Everything you need to know about the newest weight-loss Rx.
If you overheard someone on TV this morning asking you, "Did you know two areas of your brain can make it hard to lose weight?" you've seen the commercial for Contrave, the newest weight-loss prescription claiming to make dropping lbs way easier.
The ad says that this new medication works in the part or your brain that controls hunger and the "pleasure center" that makes you equate French fries to crack (well, you know what we mean).
Still, this isn't the first time we've heard that a prescription med can help you reach your get fit goal faster.
With that in mind, here's what you need to know about the newest weight-loss pill and if it will work for you.
How It Works
Contrave combines bupropion, an antidepressant, and naltrexone, which is used to treat addiction, according to the Food and Drug Administration. Together, these drugs act on the impulse, reward, and hunger centers of the brain.
Contrave increases satiety after eating and blocks opioid receptors in the brain that associate high-calorie food with pleasure, says Natalie Muth, M.D., R.D., a board-certified obesity medicine specialist and co-author of the Picky Eater Project: 6 Weeks to Happier, Healthier Family Mealtimes.

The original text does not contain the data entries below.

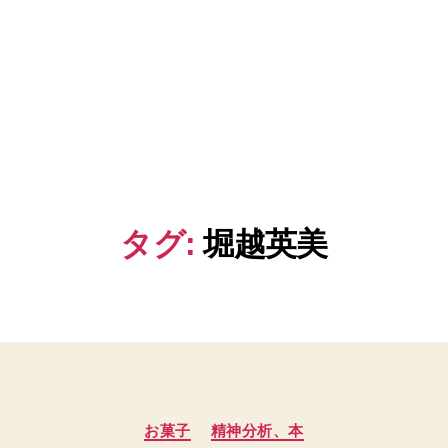
タグ:
堀越英美
カ
お菓子
精神分析、本
テ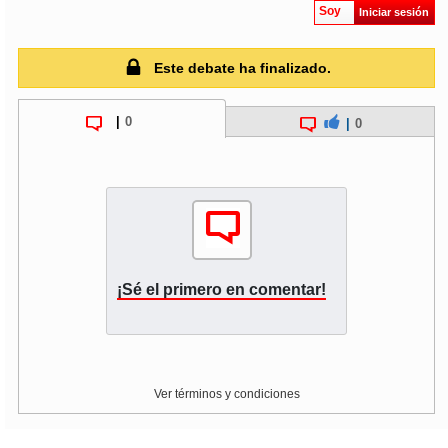
Soy
Iniciar sesión
Este debate ha finalizado.
|
0
|
0
¡Sé el primero en comentar!
Ver términos y condiciones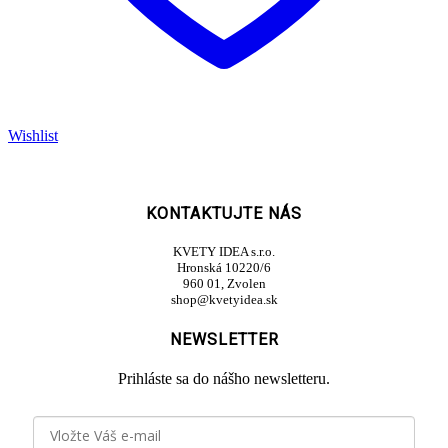
Wishlist
KONTAKTUJTE NÁS
KVETY IDEA s.r.o.
Hronská 10220/6
960 01, Zvolen
shop@kvetyidea.sk
NEWSLETTER
Prihláste sa do nášho newsletteru.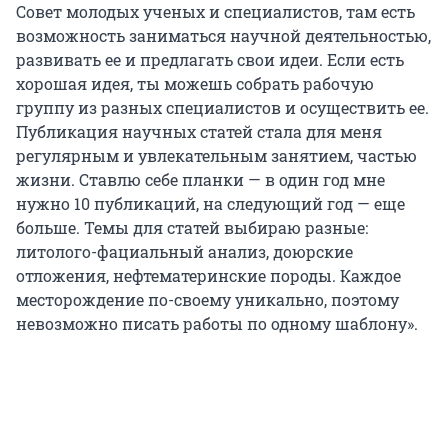
Совет молодых ученых и специалистов, там есть
возможность заниматься научной деятельностью,
развивать ее и предлагать свои идеи. Если есть
хорошая идея, ты можешь собрать рабочую
группу из разных специалистов и осуществить ее.
Публикация научных статей стала для меня
регулярным и увлекательным занятием, частью
жизни. Ставлю себе планки — в один год мне
нужно 10 публикаций, на следующий год — еще
больше. Темы для статей выбираю разные:
литолого-фациальный анализ, доюрские
отложения, нефтематеринские породы. Каждое
месторождение по-своему уникально, поэтому
невозможно писать работы по одному шаблону».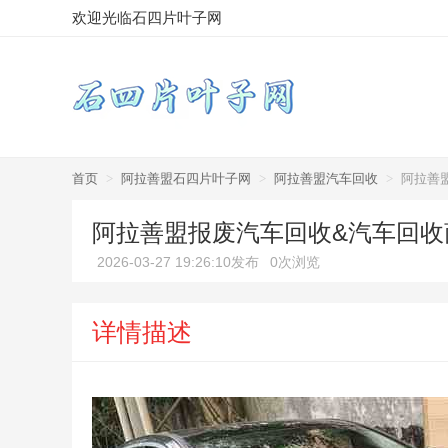
欢迎光临石四片叶子网
首页
>
阿拉善盟石四片叶子网
>
阿拉善盟汽车回收
>
阿拉善
阿拉善盟报废汽车回收&汽车回收
2026-03-27 19:26:10发布
0次浏览
详情描述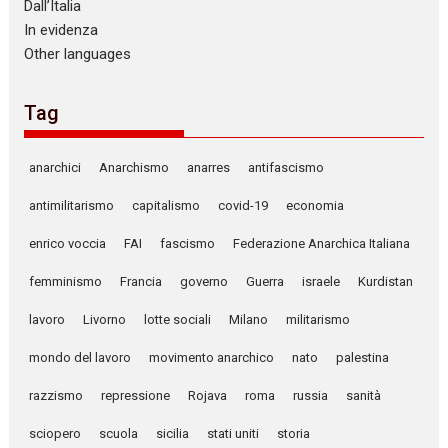
Dall’Italia
In evidenza
Other languages
Tag
anarchici
Anarchismo
anarres
antifascismo
antimilitarismo
capitalismo
covid-19
economia
enrico voccia
FAI
fascismo
Federazione Anarchica Italiana
femminismo
Francia
governo
Guerra
israele
Kurdistan
lavoro
Livorno
lotte sociali
Milano
militarismo
mondo del lavoro
movimento anarchico
nato
palestina
razzismo
repressione
Rojava
roma
russia
sanità
sciopero
scuola
sicilia
stati uniti
storia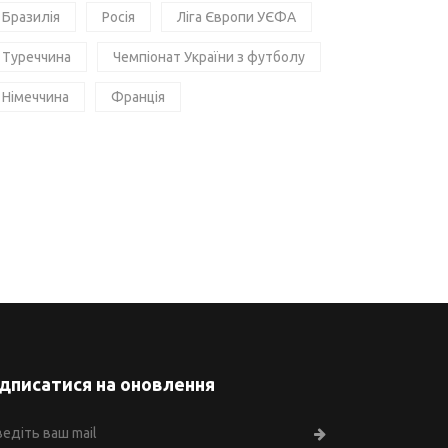
Бразилія
Росія
Ліга Європи УЄФА
Туреччина
Чемпіонат України з футболу
Німеччина
Франція
ідписатися на оновлення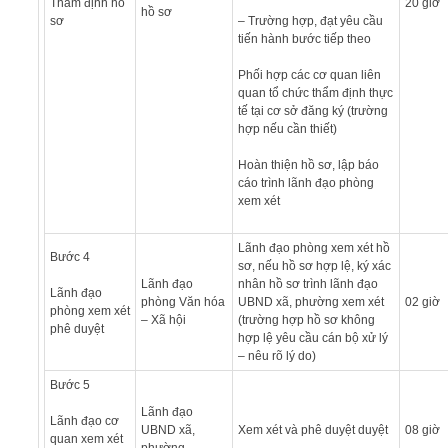
Thẩm định hồ
20 giờ
hồ sơ
sơ
– Trường hợp, đạt yêu cầu
tiến hành bước tiếp theo
Phối hợp các cơ quan liên
quan tổ chức thẩm định thực
tế tại cơ sở đăng ký (trường
hợp nếu cần thiết)
Hoàn thiện hồ sơ, lập báo
cáo trình lãnh đạo phòng
xem xét
Lãnh đạo phòng xem xét hồ
Bước 4
sơ, nếu hồ sơ hợp lệ, ký xác
Lãnh đạo
nhân hồ sơ trình lãnh đạo
Lãnh đạo
phòng Văn hóa
UBND xã, phường xem xét
02 giờ
phòng xem xét
– Xã hội
(trường hợp hồ sơ không
phê duyệt
hợp lệ yêu cầu cán bộ xử lý
– nêu rõ lý do)
Bước 5
Lãnh đạo
Lãnh đạo cơ
UBND xã,
Xem xét và phê duyệt duyệt
08 giờ
quan xem xét
phường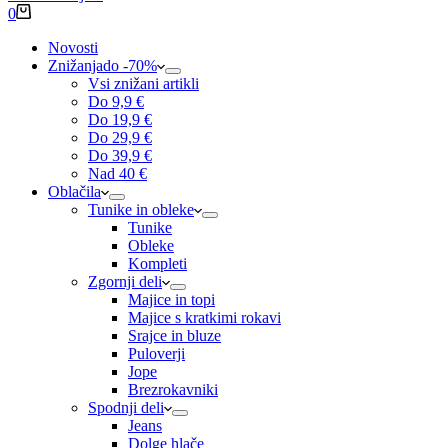
Shopping
0
cart
Novosti
Znižanja
do -70%
Vsi znižani artikli
Do 9,9 €
Do 19,9 €
Do 29,9 €
Do 39,9 €
Nad 40 €
Oblačila
Tunike in obleke
Tunike
Obleke
Kompleti
Zgornji deli
Majice in topi
Majice s kratkimi rokavi
Srajce in bluze
Puloverji
Jope
Brezrokavniki
Spodnji deli
Jeans
Dolge hlače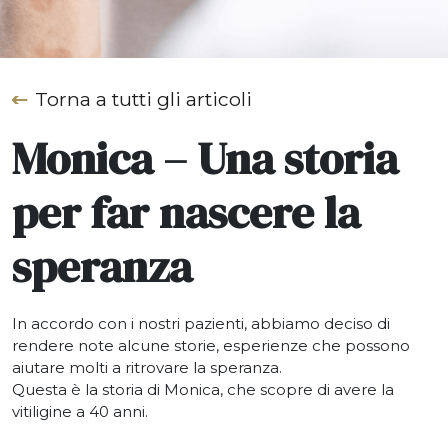
Torna a tutti gli articoli
Monica – Una storia
per far nascere la
speranza
In accordo con i nostri pazienti, abbiamo deciso di
rendere note alcune storie, esperienze che possono
aiutare molti a ritrovare la speranza.
Questa è la storia di Monica, che scopre di avere la
vitiligine a 40 anni.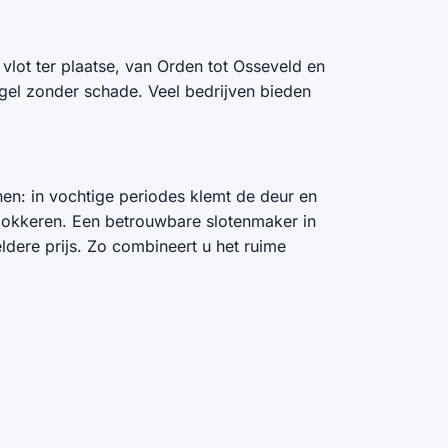
vlot ter plaatse, van Orden tot Osseveld en
gel zonder schade. Veel bedrijven bieden
en: in vochtige periodes klemt de deur en
e blokkeren. Een betrouwbare slotenmaker in
dere prijs. Zo combineert u het ruime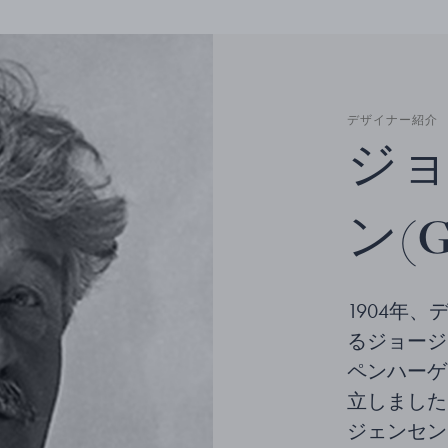
デザイナー紹介
ジョ
ン(Ge
1904年
るジョージ ジ
ペンハーゲ
立しました
ジェンセン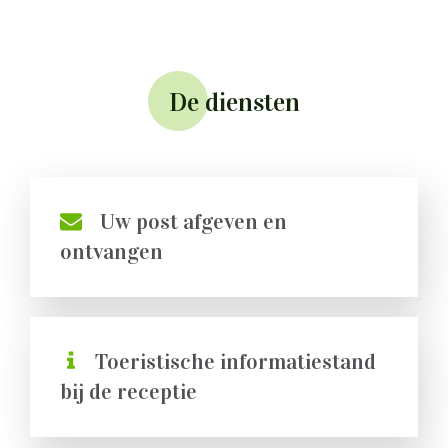
De diensten
Uw post afgeven en
ontvangen
Toeristische informatiestand
bij de receptie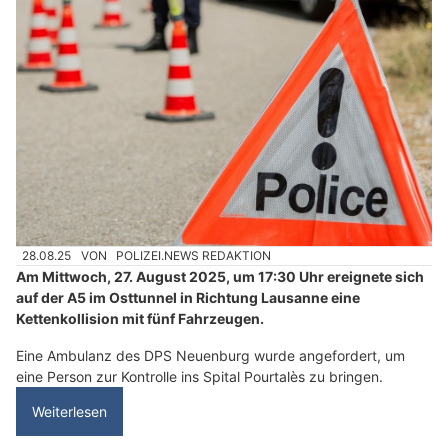
28.08.25
VON
POLIZEI.NEWS REDAKTION
Am Mittwoch, 27. August 2025, um 17:30 Uhr ereignete sich
auf der A5 im Osttunnel in Richtung Lausanne eine
Kettenkollision mit fünf Fahrzeugen.
Eine Ambulanz des DPS Neuenburg wurde angefordert, um
eine Person zur Kontrolle ins Spital Pourtalès zu bringen.
Weiterlesen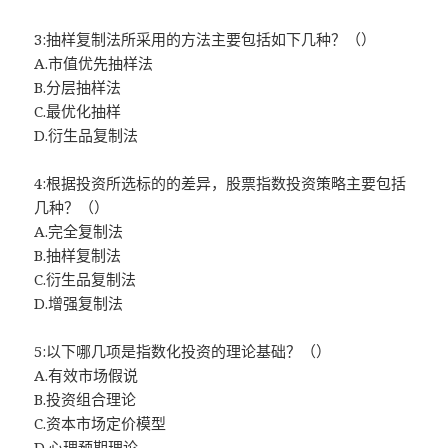
3:抽样复制法所采用的方法主要包括如下几种？（）
A.市值优先抽样法
B.分层抽样法
C.最优化抽样
D.衍生品复制法
4:根据投资所选标的的差异，股票指数投资策略主要包括
几种？（）
A.完全复制法
B.抽样复制法
C.衍生品复制法
D.增强复制法
5:以下哪几项是指数化投资的理论基础？（）
A.有效市场假说
B.投资组合理论
C.资本市场定价模型
D.心理预期理论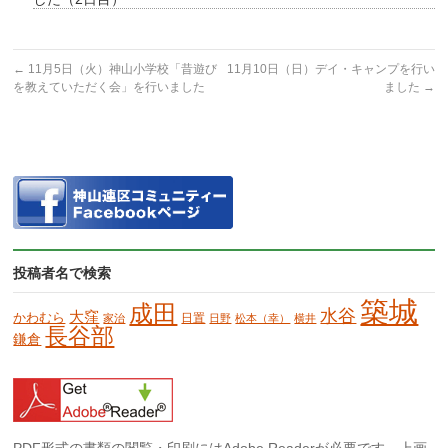
←
11月5日（火）神山小学校「昔遊び
11月10日（日）デイ・キャンプを行い
を教えていただく会」を行いました
ました
→
投稿者名で検索
築城
成田
水谷
大窪
かわむら
日置
家治
日野
松本（幸）
横井
長谷部
鎌倉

"So people who take this medicine tend to eat less because they feel full sooner and they're less susceptible to emotional eating, says Muth.
For those reasons, Muth says that this prescription is especially helpful for people suffering from food addictions.
Can It Help You Lose Weight?
According to Contrave’s website, three 56-week studies found that Contrave patients lost up to four times more weight than dieters who didn't use the prescription.
The studies also found that 46 percent of patients lost at least 5 percent of their body weight—while only 23 percent of those who took a placebo lost the same amount.
Although bupropion and naltrexone work in some parts of your brain to block appetite and cravings, there are other pathways in your brain that control hunger and cravings that the medicine doesn't affect, says David Katz, M.D., the founding director of Yale University's Yale-Griffin Prevention Research Center and a medical professional.
When one pathway is blocked, others can compensate over time, meaning the medication could become less effective, says Katz. And then there's the fact that the meds only work as long as you're taking them, he says.
Once you stop using Contrave, your appetite and cravings will come back—which could lead to regaining the weight you lost, he says. (Learn how you can start losing weight ASAP with Women's Health's Body Clock Diet.)
Is It Safe?
So the risk of stopping Contrave may be significant, but what about the risk of staying on it?
"This medication has significant risks including nausea, constipation, headache, vomiting, dizziness, increased blood pressure and heart rate, liver damage, glaucoma, and increased seizure risk," Muth says.
It also has a warning on the box for increased suicidal thoughts, she says. However, this is pretty normal for antidepressant medications like bupropion.
Anyone with a seizure disorder, uncontrolled hypertension, opioid use, or who is pregnant should not take this, says Muth
The non-profit research group Consumer Reports, who worked with drug safety experts to examine the Contrave studies, suggests that Contrave can help someone lose weight safely if they're able to tolerate the drug.
However, they report that 24 percent of people stopped taking the meds during clinical trials because of the side effects (as did 12 percent of people who took a placebo).
Start working towards your weight loss goals with these fat-torching moves.
The Bottom Line
Obviously, it's important to talk to your doctor to see if you're even eligible to take the prescription, which requires patients to have a minimum body mass index of 30.
You also need to discuss how you'll be able to maintain your weight loss after you're finished taking the meds, says Katz.
Katz says that when he prescribes weight-loss medications he proceeds with caution.
"Generally, I use it for people who have a medical need to lose weight but feel unable to do it without a boost," he says.
In the long term, Katz says he works with those patients to transition from relying on the prescription to eating healthy and getting active.